As a former really big girl and someone who always made an effort to hide my body so that no one else would be as grossed out as I was by it - I have to say that I found myself dressing several sizes bigger than I was. Truth be told I even shopped in the Men’s Department anything so that no one could see me. But what happens to your own brain is that you start to think of yourself as being bigger than you really are. In addition, when you are swimming in your clothes you definitely look bigger than you really are - so my question is who are you fooling? So then what is the answer? I have to say the only answer is to find clothes that actually fit you. When you start wearing clothes that actually fit you actually begin to see yourself differently. I know that sounds basic enough but when you actually put on a blouse that fits with a pair of straighter legged pants instead of the enormous wide legged ones you will find that you may actually start to feel differently about yourself. Now I realize that doing this once is not gonna make that happen, but if you do this consistently for a week, I promise you - you will start to treat yourself differently and so will the people around you.
I have to say shopping for other people is truly one of my favorite things on earth to do but when I’m shopping for me, my brain still plays tricks on me. I still gravitate towards the larger sizes even now and some days it makes me laugh. Nothing better than holding up something or trying on something that is falling off of you and you actually send the sales person for a smaller size. The truth is before I would have NEVER asked the sales person for help cause I’d rather die than tell someone what size I was, so now I rather enjoy that little victory.

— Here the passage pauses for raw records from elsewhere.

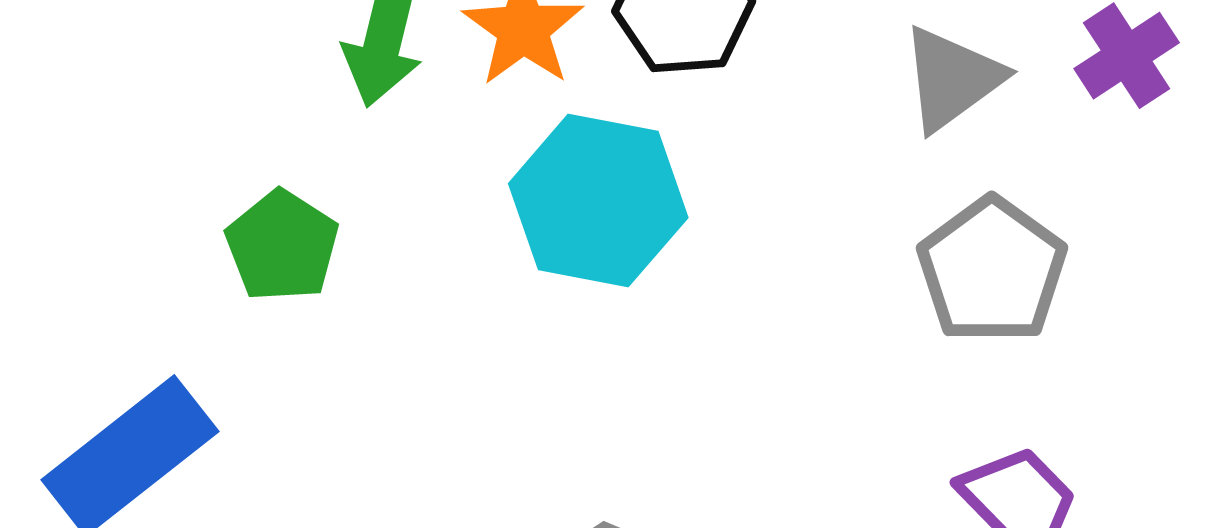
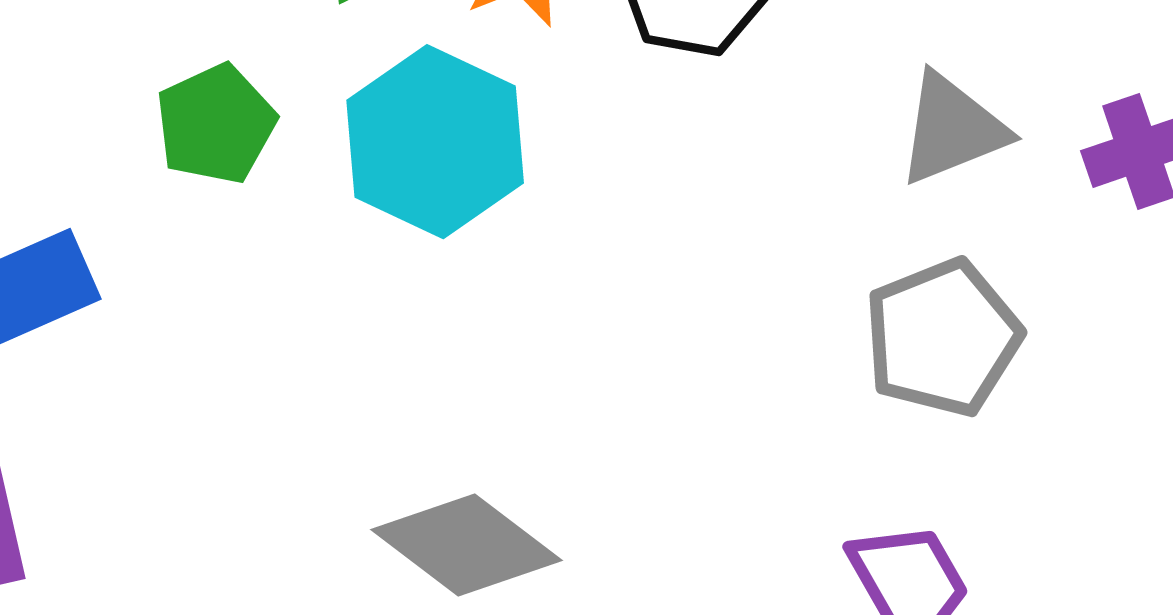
cyan hexagon: (598, 201) -> (435, 142), moved

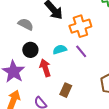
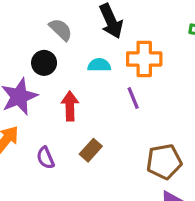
black circle: (30, 50) -> (44, 63), moved
cyan semicircle: (60, 50) -> (99, 65), moved

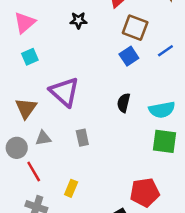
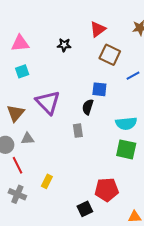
pink triangle: (25, 23) -> (20, 43), turned 30
blue square: (129, 56) -> (99, 89), moved, turned 35
black semicircle: (124, 103) -> (88, 107), moved
gray rectangle: (82, 138) -> (78, 131), moved

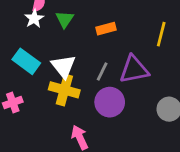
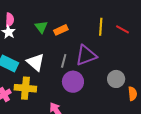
green triangle: (65, 19) -> (41, 27), moved
yellow cross: (64, 90) -> (25, 88), moved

But as I looked in my closet the other day something hit me pretty hard and that was all of my blouses are still quite flowing, I have one form fitting blouse in my entire closet that I rarely pull out unless I’m really looking to impress. So the question that rang in my head was - “what if I need to impress someone more than once, then what am I gonna wear?” Everything in my closet is a different color but mostly similar in style - my Mom calls then “moo moos” and a friend of mind refers to her blouses as her “uniform” or even “schmatas” so my question to you is what does your closet look like? Is it full of a ton of schmatas? And what do you wear when you want to impress someone a second or third time?
So I decided to do something radical and that was go shopping for more form fitting clothes that actually fit me. But I have to say in the dressing room I almost chickened out cause I still went for the flowing one as opposed to the one that fit close to my body. I actually came out of the dressing room in the shirt that I thought was too tight and went to see if the shirt came in a bigger size when the sales person caught me as wanted to help me. So I told her I wanted the same shirt in the next size up and the girl looked at me like I had three heads and said “Why”? I told her it was too tight and she said “No, it fits you perfectly - wish I had your curves” Okay at this point I looked at this 19 year old girl and said “I’m sorry but what did you just say?” And as she repeated this too me, I burst out laughing cause even now when I look in the mirror I don’t see curves and beauty some days - I still see that overweight insecure girl I use to be. And of course the fact that a 19 year old liked my curves made my freaken week. So lets just say I went back in the dressing room and took the form fitting ones.
But my point is, this is a process. Some days are better than others and we all struggle sometimes. Its important that you recognize how far you have come, it’s important that you appreciate you for the size that you are today and embrace your own curves - they are what makes you, you and beautiful.